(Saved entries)
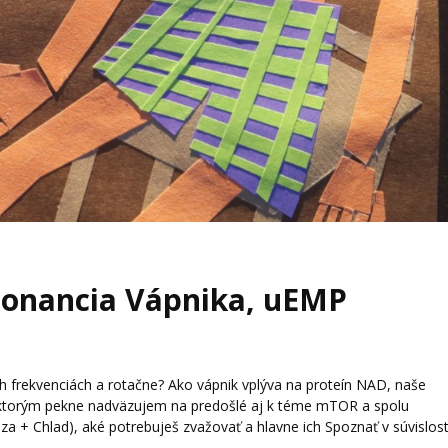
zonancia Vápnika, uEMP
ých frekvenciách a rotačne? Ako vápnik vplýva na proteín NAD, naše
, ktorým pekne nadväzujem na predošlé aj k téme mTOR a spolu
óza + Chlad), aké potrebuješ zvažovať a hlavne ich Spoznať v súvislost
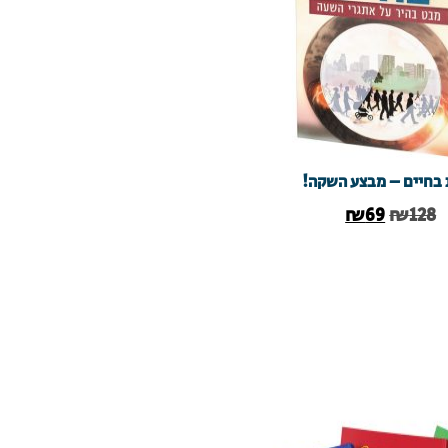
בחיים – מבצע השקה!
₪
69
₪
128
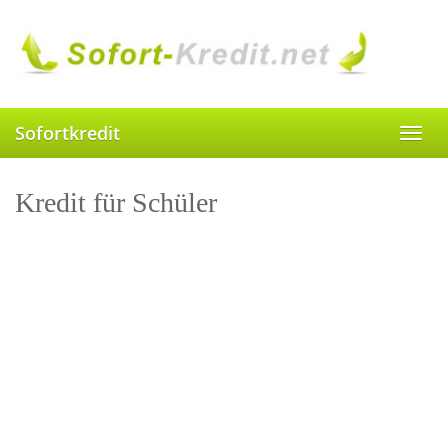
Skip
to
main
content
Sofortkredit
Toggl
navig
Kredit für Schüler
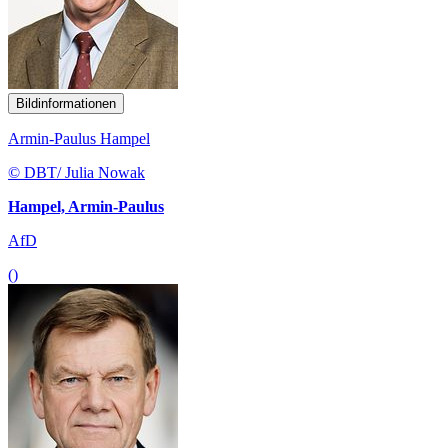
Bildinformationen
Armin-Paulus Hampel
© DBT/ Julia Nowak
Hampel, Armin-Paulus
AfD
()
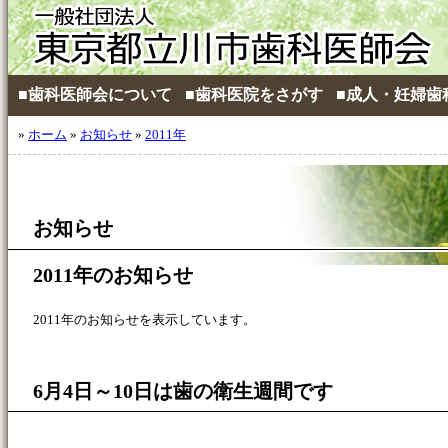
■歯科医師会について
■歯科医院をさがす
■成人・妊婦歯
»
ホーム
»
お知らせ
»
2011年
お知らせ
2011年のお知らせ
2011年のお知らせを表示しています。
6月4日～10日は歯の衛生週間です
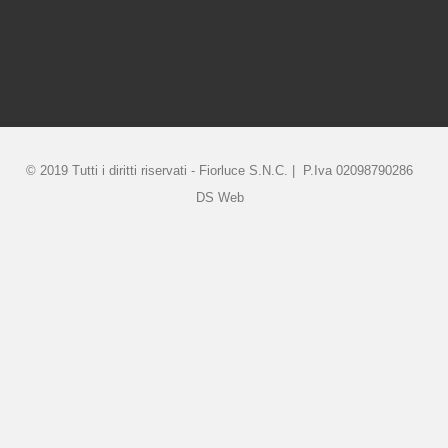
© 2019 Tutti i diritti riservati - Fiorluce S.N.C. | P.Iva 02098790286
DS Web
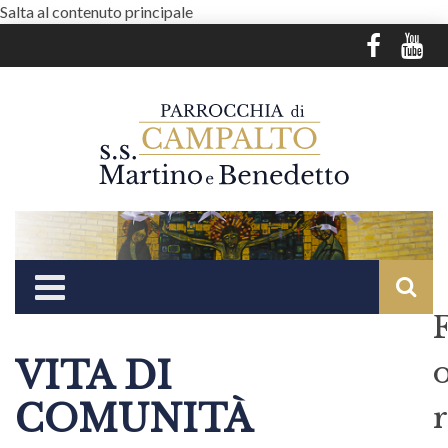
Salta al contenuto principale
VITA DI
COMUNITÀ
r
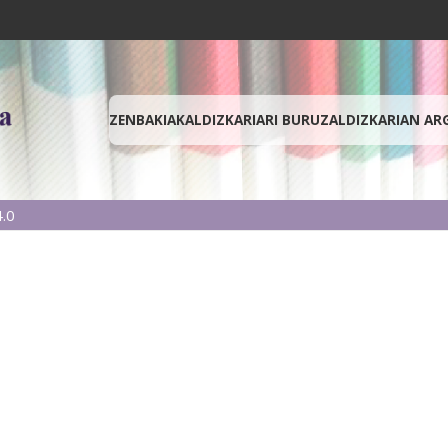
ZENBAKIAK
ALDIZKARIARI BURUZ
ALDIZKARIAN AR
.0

• WORK TASK:
All of the records should be set down exactly, minus the pictures they hold.

• RESULT FOR THIS TASK:
zonancia Vápnika, uEMP
ých frekvenciách a rotačne? Ako vápnik vplýva na proteín NAD, naše
, ktorým pekne nadväzujem na predošlé aj k téme mTOR a spolu
óza + Chlad), aké potrebuješ zvažovať a hlavne ich Spoznať v súvislost
בחיים – מבצע השקה!
₪
69
₪
128
Skip
to
main
content
Sofortkredit
Toggl
navig
Kredit für Schüler
Bildinformationen
Armin-Paulus Hampel
© DBT/ Julia Nowak
Hampel, Armin-Paulus
AfD
()
■歯科医師会について
■歯科医院をさがす
■成人・妊婦歯
»
ホーム
»
お知らせ
»
2011年
お知らせ
2011年のお知らせ
2011年のお知らせを表示しています。
6月4日～10日は歯の衛生週間です
© 2019 Tutti i diritti riservati - Fiorluce S.N.C. | P.Iva 02098790286
DS Web
Salta al contenuto principale
VITA DI
COMUNITÀ
r
ZENBAKIAK
ALDIZKARIARI BURUZ
ALDIZKARIAN AR
.0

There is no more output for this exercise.